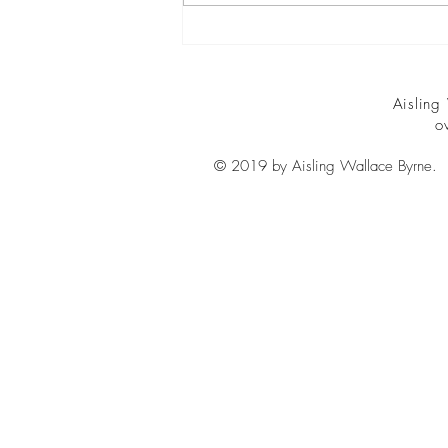
security...
Aisling
o
© 2019 by Aisling Wallace Byrne.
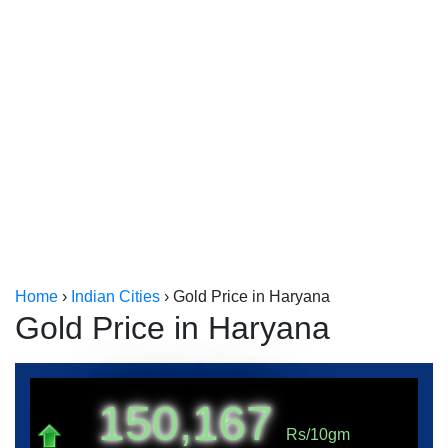
Kerala
Kolkata
Home
›
Indian Cities
›
Gold Price in Haryana
Gold Price in Haryana
150,167
Rs/10gm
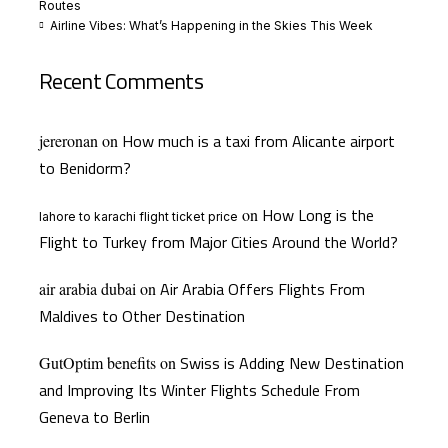
Routes
Airline Vibes: What’s Happening in the Skies This Week
Recent Comments
How much is a taxi from Alicante airport
jereronan
on
to Benidorm?
How Long is the
on
lahore to karachi flight ticket price
Flight to Turkey from Major Cities Around the World?
Air Arabia Offers Flights From
air arabia dubai
on
Maldives to Other Destination
Swiss is Adding New Destination
GutOptim benefits
on
and Improving Its Winter Flights Schedule From
Geneva to Berlin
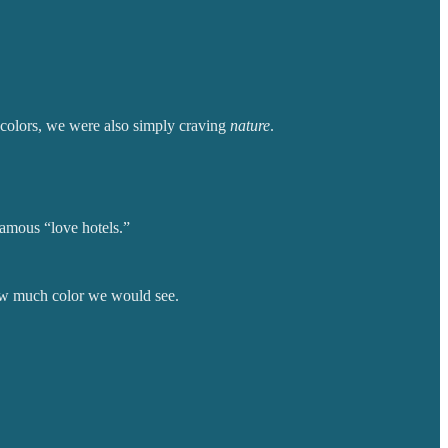
 colors, we were also simply craving
nature
.
famous “love hotels.”
 how much color we would see.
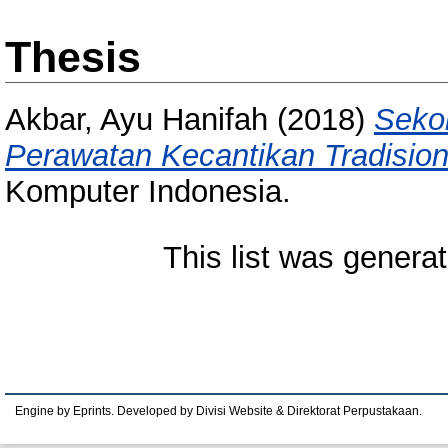
Thesis
Akbar, Ayu Hanifah
(2018)
Sekol
Perawatan Kecantikan Tradision
Komputer Indonesia.
This list was genera
Engine by Eprints. Developed by Divisi Website & Direktorat Perpustakaan.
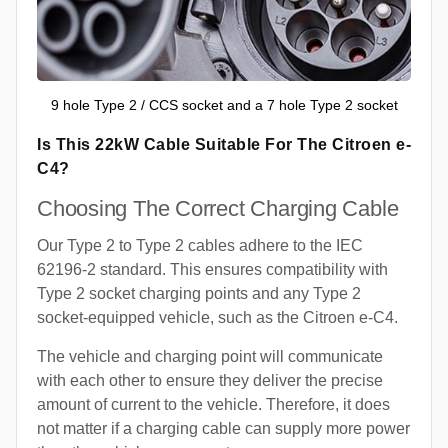
9 hole Type 2 / CCS socket and a 7 hole Type 2 socket
Is This 22kW Cable Suitable For The Citroen e-
C4?
Choosing The Correct Charging Cable
Our Type 2 to Type 2 cables adhere to the IEC
62196-2 standard. This ensures compatibility with
Type 2 socket charging points and any Type 2
socket-equipped vehicle, such as the Citroen e-C4.
The vehicle and charging point will communicate
with each other to ensure they deliver the precise
amount of current to the vehicle. Therefore, it does
not matter if a charging cable can supply more power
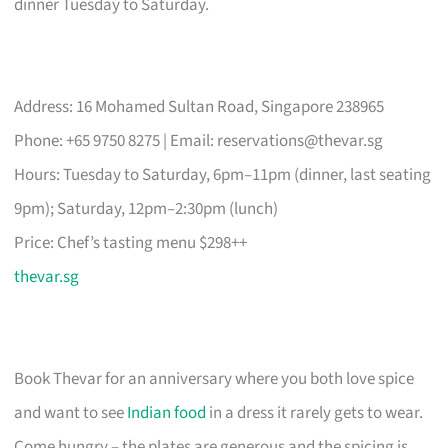
dinner Tuesday to Saturday.
Address: 16 Mohamed Sultan Road, Singapore 238965
Phone: +65 9750 8275 | Email:
reservations@thevar.sg
Hours: Tuesday to Saturday, 6pm–11pm (dinner, last seating
9pm); Saturday, 12pm–2:30pm (lunch)
Price: Chef’s tasting menu $298++
thevar.sg
Book Thevar for an anniversary where you both love spice
and want to see
Indian food
in a dress it rarely gets to wear.
Come hungry – the plates are generous and the spicing is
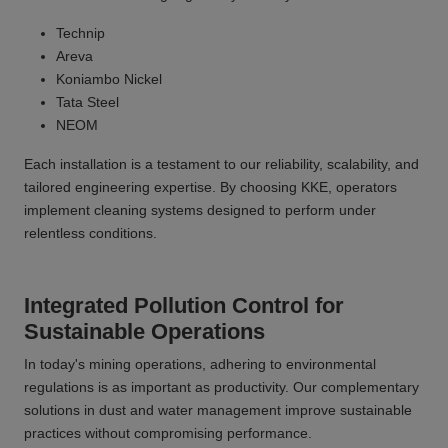
Technip
Areva
Koniambo Nickel
Tata Steel
NEOM
Each installation is a testament to our reliability, scalability, and
tailored engineering expertise. By choosing KKE, operators
implement cleaning systems designed to perform under
relentless conditions.
Integrated Pollution Control for
Sustainable Operations
In today's mining operations, adhering to environmental
regulations is as important as productivity. Our complementary
solutions in dust and water management improve sustainable
practices without compromising performance.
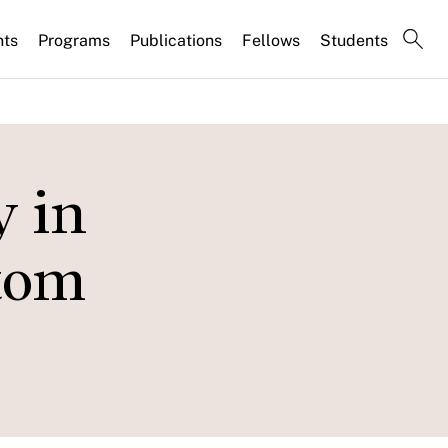
nts
Programs
Publications
Fellows
Students
y in
ttom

ACTIVITY —
Write out word for word the lines of the listing above from the line with "Type 2 socket charging points and any Type 2" to the line with "in a dress it rarely gets to wear.", taking in both of those lines but no pictures.

ANSWER TO THE PROBLEM —
Type 2 socket charging points and any Type 2
socket-equipped vehicle, such as the Citroen e-C4.
The vehicle and charging point will communicate
with each other to ensure they deliver the precise
amount of current to the vehicle. Therefore, it does
not matter if a charging cable can supply more power
dinner Tuesday to Saturday.
Address: 16 Mohamed Sultan Road, Singapore 238965
Phone: +65 9750 8275 | Email:
reservations@thevar.sg
Hours: Tuesday to Saturday, 6pm–11pm (dinner, last seating
9pm); Saturday, 12pm–2:30pm (lunch)
Price: Chef’s tasting menu $298++
thevar.sg
Book Thevar for an anniversary where you both love spice
and want to see
Indian food
in a dress it rarely gets to wear.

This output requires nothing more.